衆院3補欠選挙が16日、告示された。自民党派閥の政治資金パーティー裏金事件後、初の国政選挙。公選法違反事件で有罪が確定した柿沢未途前議員=自民離党=の議員辞職に伴う東京15区は、裏金問題の逆風にあえぐ自民が公認候補や推薦を出すことができず、事実上の「不戦敗」に追い込まれ、新人や元職ら9氏による混戦となる見通しだ。

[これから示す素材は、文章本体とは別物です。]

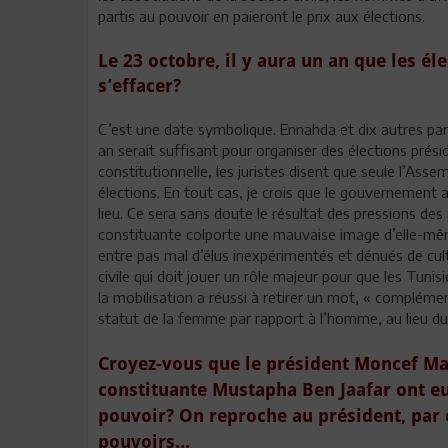
partis au pouvoir en paieront le prix aux élections.
Le 23 octobre, il y aura un an que les él
s’effacer?
C’est une date symbolique. Ennahda et dix autres par
an serait suffisant pour organiser des élections présiden
constitutionnelle, les juristes disent que seule l’Ass
élections. En tout cas, je crois que le gouvernement a
lieu. Ce sera sans doute le résultat des pressions des 
constituante colporte une mauvaise image d’elle-mêm
entre pas mal d’élus inexpérimentés et dénués de cultu
civile qui doit jouer un rôle majeur pour que les Tuni
la mobilisation a réussi à retirer un mot, « compléme
statut de la femme par rapport à l’homme, au lieu du 
Croyez-vous que le président Moncef Mar
constituante Mustapha Ben Jaafar ont eu 
pouvoir? On reproche au président, par 
pouvoirs...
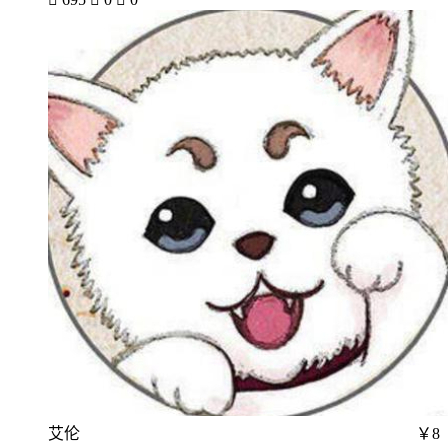
艾伦
￥8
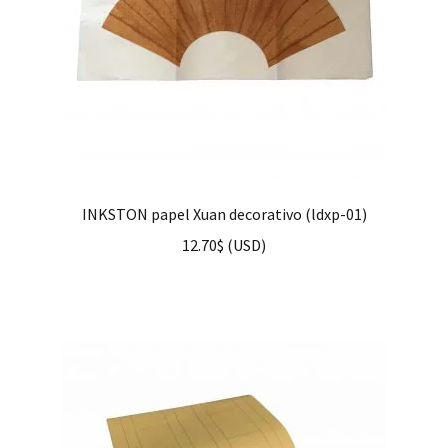
INKSTON papel Xuan decorativo (ldxp-01)
12.70
$
(
USD
)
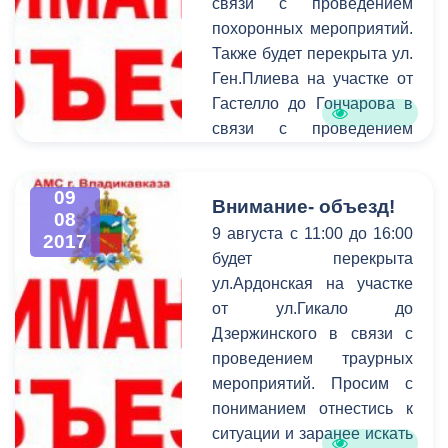
связи с проведением
балансовых комиссий,
похоронных мероприятий.
которые были созданы в
Также будет перекрыта ул.
прошлом году по
Ген.Плиева на участке от
инициативе главы АМС
Гастелло до Гончарова в
г.Владикавказ Бориса
связи с проведением
Албегова, выявлена
поминальных
положительная динамика
мероприятий. Просим с
развития, в частности,
09
пониманием отнестись к
Внимание- объезд!
муниципальных
08
ситуации и заранее искать
предприятий, что
9 августа с 11:00 до 16:00
2017
пути объезда.
является одним из
будет перекрыта
факторов увеличения
ул.Ардонская на участке
доходной части бюджета и
от ул.Гикало до
развития города.
Дзержинского в связи с
проведением траурных
мероприятий. Просим с
пониманием отнестись к
ситуации и заранее искать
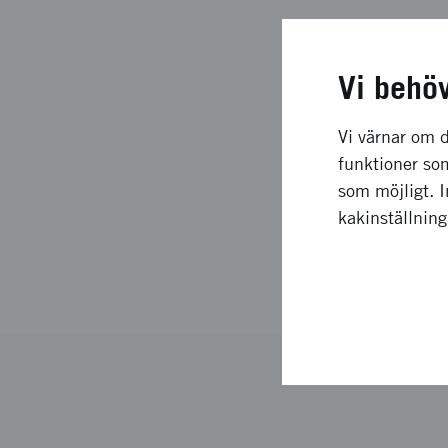
Webbinariet är en de
Innovation House i Si
Vi behö
näringsliv, undersöke
engagera sig som gru
Vi värnar om d
funktioner som
som möjligt. 
Ibland fotograferar
kakinställnin
vill vara med på b
kommer till oss.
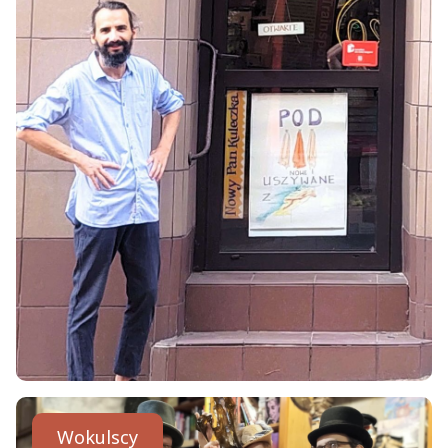
Wokulscy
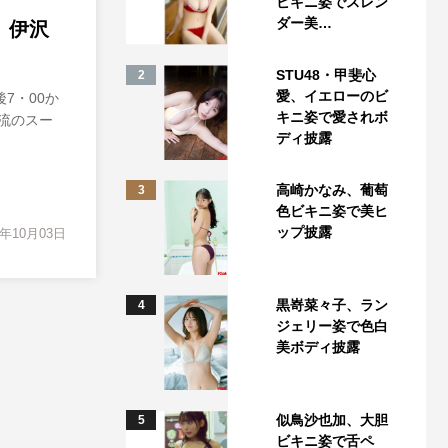
ビキニ姿でスレン
ダー美…
 伊沢
STU48・甲斐心
2
愛、イエローのビ
後7・00か
キニ姿で愛されボ
流のスー
ディ披露
高崎かなみ、葡萄
3
色ビキニ姿で美ヒ
ップ披露
1年10月03日
黒嵜菜々子、ラン
4
ジェリー姿で色白
美ボディ披露
似鳥沙也加、大胆
5
ビキニ姿で舌ペ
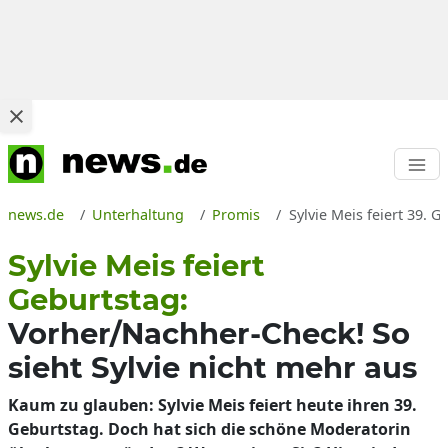
news.de
Unterhaltung
Promis
Sylvie Meis feiert 39. 
Sylvie Meis feiert
Geburtstag:
Vorher/Nachher-Check! So
sieht Sylvie nicht mehr aus
Kaum zu glauben: Sylvie Meis feiert heute ihren 39.
Geburtstag. Doch hat sich die schöne Moderatorin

衆院東京15区の補欠選挙が告示され、街頭演説に集まった人たち=16日、東京・江東区で

 裏金事件を巡る谷川弥一前議員=自民離党=の辞職を受けた長崎3区でも自民は独自候補の擁立を断念。自民の細田博之前衆院議長の死去に伴う島根1区は自民、立憲民主両党による与野党対決の構図となりそうだ。3選挙区は元々自民の議席。自民が島根1区を落として全敗となれば、9月の自民総裁選で再選を目指す岸田文雄首相への大きな打撃となるのは確実だ。いずれも28日に投開票される。

◆東京15区の立候補者は

 東京15区に立候補したのは届け出順に、
・諸派「NHKから国民を守る党」新人の弁護士福永活也氏(43)
・無所属新人でファーストの会副代表の乙武洋匡氏(48)=国民民主、ファーストの会推薦
・参政党新人の看護師吉川里奈氏(36)
・無所属元職の元環境副大臣秋元司氏(52)
・日本維新の会新人の元江崎グリコ社員金沢結衣氏(33)=教育無償化を実現する会推薦
・諸派「つばさの党」新人でIT会社経営の根本良輔氏(29)
・立憲民主党新人で共産、社民党の支援を受ける元江東区議の酒井菜摘氏(37)
・諸派「日本保守党」新人で麗沢大客員教授の飯山陽氏(48)
・無所属新人の元総合格闘家須藤元気氏(46)

◆政権批判票の行方がカギか

 自民は当初候補を公募する予定だったが断念し、小池百合子都知事が特別顧問を務める地域政党「都民ファーストの会」を母体とする「ファーストの会」擁立の乙武氏に相乗り推薦する方針をいったんは示した。しかし乙武氏が申請をしない上に地元の反発も強く、推薦を見送った。公明も、乙武氏の過去の女性問題を巡る懸念などから態度を明確にしていない。  これに対し、立民は昨年末の江東区長選で次点だった酒井氏を擁立し、共産、社民の支援を得て野党共闘で臨む。ただ、維新新人の金沢氏や元立民所属前参院議員の須藤氏、参政新人の吉川氏らも名乗りを上げており、裏金問題などを巡る岸田政権への批判票の行き先がカギとなりそうだ。